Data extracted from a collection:
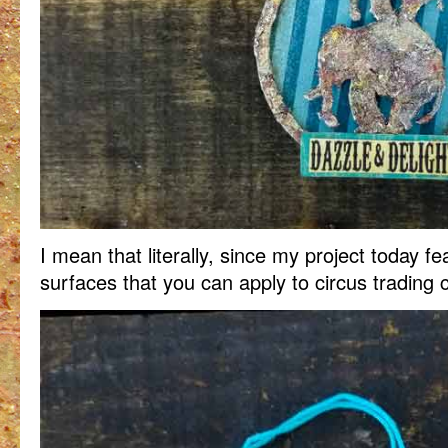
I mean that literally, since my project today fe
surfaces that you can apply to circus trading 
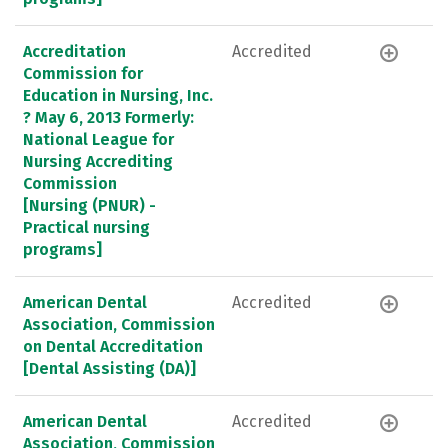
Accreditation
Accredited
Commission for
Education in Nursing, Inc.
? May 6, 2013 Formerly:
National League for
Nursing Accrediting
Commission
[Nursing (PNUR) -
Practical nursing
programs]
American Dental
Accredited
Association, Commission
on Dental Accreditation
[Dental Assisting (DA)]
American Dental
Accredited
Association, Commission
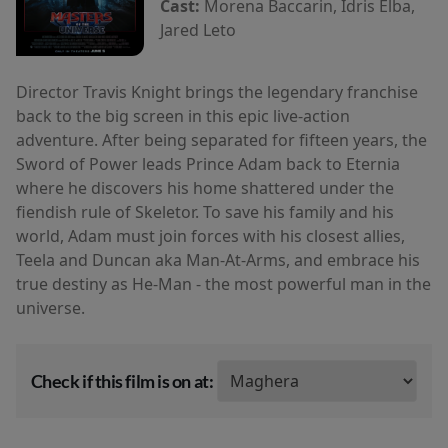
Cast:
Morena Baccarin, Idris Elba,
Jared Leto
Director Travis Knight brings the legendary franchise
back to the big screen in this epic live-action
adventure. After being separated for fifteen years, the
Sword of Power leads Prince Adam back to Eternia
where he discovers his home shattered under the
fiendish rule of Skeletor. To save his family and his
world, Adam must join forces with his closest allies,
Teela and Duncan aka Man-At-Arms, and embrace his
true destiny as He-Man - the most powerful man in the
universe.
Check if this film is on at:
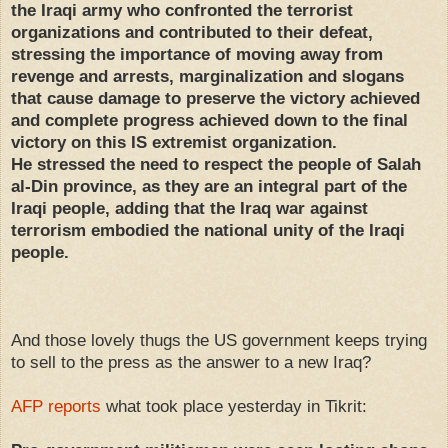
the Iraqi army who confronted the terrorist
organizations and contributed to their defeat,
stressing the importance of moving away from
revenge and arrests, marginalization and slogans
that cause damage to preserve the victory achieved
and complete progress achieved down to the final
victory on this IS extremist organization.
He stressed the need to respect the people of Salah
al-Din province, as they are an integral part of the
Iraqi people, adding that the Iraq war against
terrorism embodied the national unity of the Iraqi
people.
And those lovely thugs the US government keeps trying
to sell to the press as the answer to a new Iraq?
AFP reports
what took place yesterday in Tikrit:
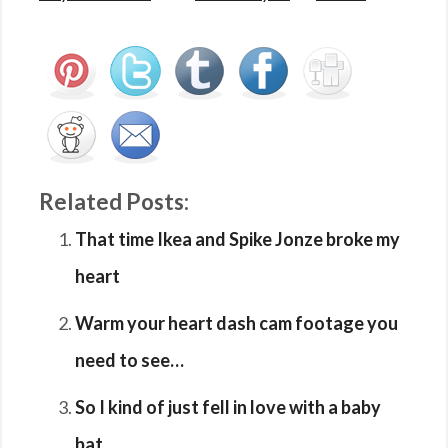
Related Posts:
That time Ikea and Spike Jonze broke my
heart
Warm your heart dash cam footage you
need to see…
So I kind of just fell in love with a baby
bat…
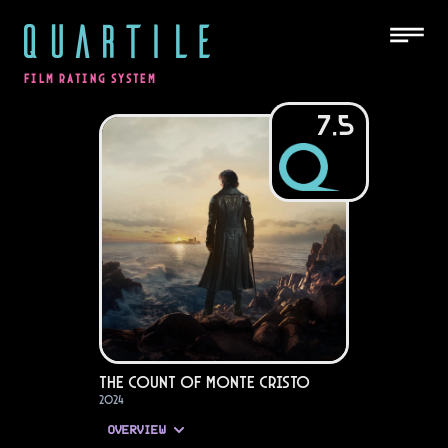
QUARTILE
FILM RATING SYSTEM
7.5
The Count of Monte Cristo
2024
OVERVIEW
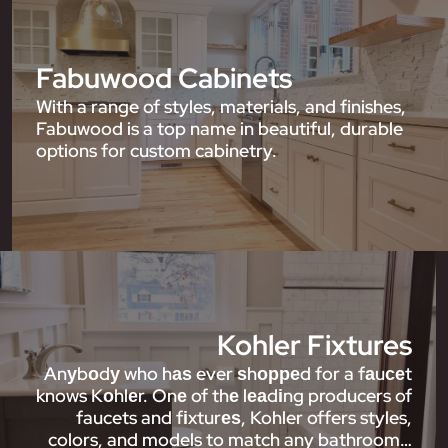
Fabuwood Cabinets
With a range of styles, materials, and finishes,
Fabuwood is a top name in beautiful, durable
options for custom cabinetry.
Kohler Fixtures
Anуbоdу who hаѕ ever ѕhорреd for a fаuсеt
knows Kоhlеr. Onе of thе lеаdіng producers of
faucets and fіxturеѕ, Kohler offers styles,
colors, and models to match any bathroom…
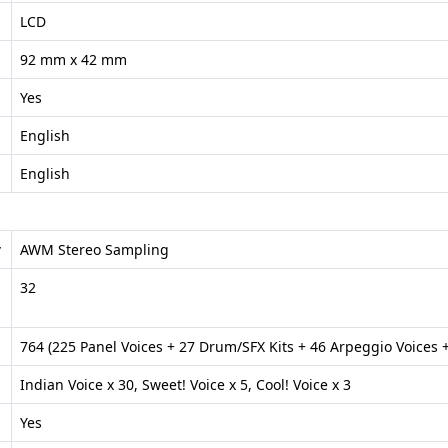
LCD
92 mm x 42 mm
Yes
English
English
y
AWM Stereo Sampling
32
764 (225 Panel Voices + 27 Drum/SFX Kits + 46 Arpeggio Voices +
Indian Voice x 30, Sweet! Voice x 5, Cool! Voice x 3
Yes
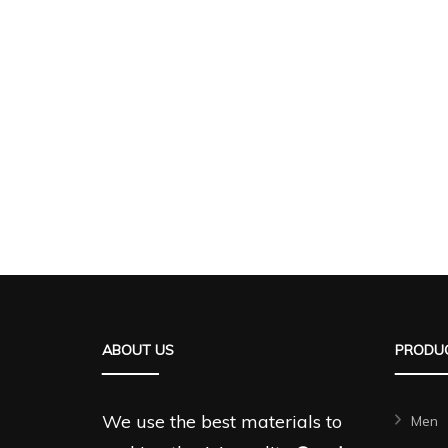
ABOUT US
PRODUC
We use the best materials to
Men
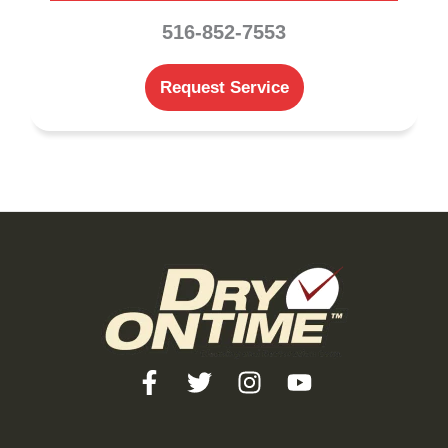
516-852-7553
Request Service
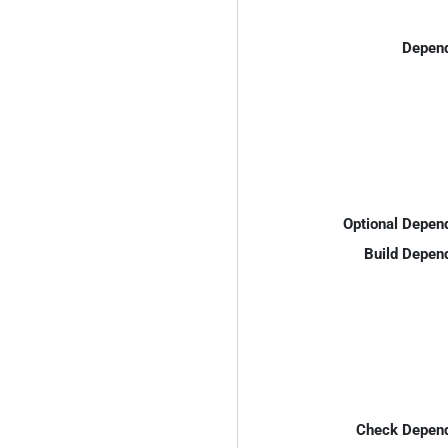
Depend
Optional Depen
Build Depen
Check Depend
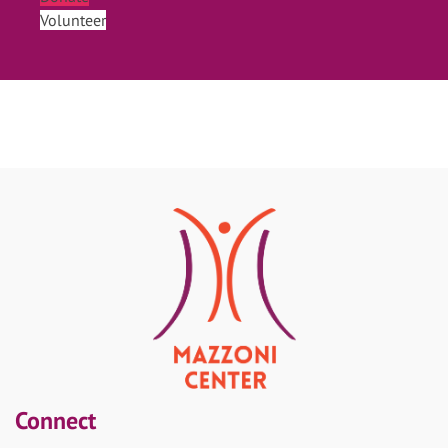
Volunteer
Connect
---
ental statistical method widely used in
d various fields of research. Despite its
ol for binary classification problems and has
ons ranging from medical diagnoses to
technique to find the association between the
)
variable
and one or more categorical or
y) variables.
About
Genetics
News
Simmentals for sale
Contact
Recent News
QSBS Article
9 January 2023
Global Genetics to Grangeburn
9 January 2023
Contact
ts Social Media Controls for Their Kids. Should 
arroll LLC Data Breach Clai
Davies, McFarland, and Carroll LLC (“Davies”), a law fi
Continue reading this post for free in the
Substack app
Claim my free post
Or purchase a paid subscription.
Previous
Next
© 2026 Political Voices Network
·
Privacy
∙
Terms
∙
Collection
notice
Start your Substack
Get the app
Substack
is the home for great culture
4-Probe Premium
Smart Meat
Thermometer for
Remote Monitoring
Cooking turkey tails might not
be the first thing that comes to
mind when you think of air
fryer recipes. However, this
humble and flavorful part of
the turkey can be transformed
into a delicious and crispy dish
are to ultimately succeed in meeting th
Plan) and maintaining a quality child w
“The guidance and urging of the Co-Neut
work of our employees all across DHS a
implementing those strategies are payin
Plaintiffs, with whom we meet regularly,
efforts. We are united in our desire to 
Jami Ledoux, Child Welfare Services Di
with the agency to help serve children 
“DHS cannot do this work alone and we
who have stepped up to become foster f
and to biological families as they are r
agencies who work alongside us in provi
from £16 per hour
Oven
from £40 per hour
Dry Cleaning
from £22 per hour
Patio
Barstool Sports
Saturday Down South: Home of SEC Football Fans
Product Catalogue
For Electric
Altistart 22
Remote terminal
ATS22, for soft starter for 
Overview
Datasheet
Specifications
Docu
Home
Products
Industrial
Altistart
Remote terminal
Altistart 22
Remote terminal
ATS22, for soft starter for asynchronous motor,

▸ Required action
Only the lines above from the one with "I mean that" to the one with "need to see…" should be printed, both included and exactly as written; no picture belongs in the copy.

▸ Your solution
I mean that literally, since my project today fe
surfaces that you can apply to circus trading 
Accreditation
Accredited
Commission for
Education in Nursing, Inc.
? May 6, 2013 Formerly:
National League for
Nursing Accrediting
Commission
[Nursing (PNUR) -
Practical nursing
programs]
American Dental
Accredited
Association, Commission
on Dental Accreditation
[Dental Assisting (DA)]
American Dental
Accredited
Association, Commission
Cast:
Morena Baccarin, Idris Elba,
Jared Leto
Director Travis Knight brings the legendary franchise
back to the big screen in this epic live-action
adventure. After being separated for fifteen years, the
Sword of Power leads Prince Adam back to Eternia
where he discovers his home shattered under the
fiendish rule of Skeletor. To save his family and his
world, Adam must join forces with his closest allies,
Teela and Duncan aka Man-At-Arms, and embrace his
true destiny as He-Man - the most powerful man in the
universe.
Check if this film is on at:
the Iraqi army who confronted the terrorist
organizations and contributed to their defeat,
stressing the importance of moving away from
revenge and arrests, marginalization and slogans
that cause damage to preserve the victory achieved
and complete progress achieved down to the final
victory on this IS extremist organization.
He stressed the need to respect the people of Salah
al-Din province, as they are an integral part of the
Iraqi people, adding that the Iraq war against
terrorism embodied the national unity of the Iraqi
people.
And those lovely thugs the US government keeps trying
to sell to the press as the answer to a new Iraq?
AFP reports
what took place yesterday in Tikrit:
Related Posts:
That time Ikea and Spike Jonze broke my
heart
Warm your heart dash cam footage you
need to see…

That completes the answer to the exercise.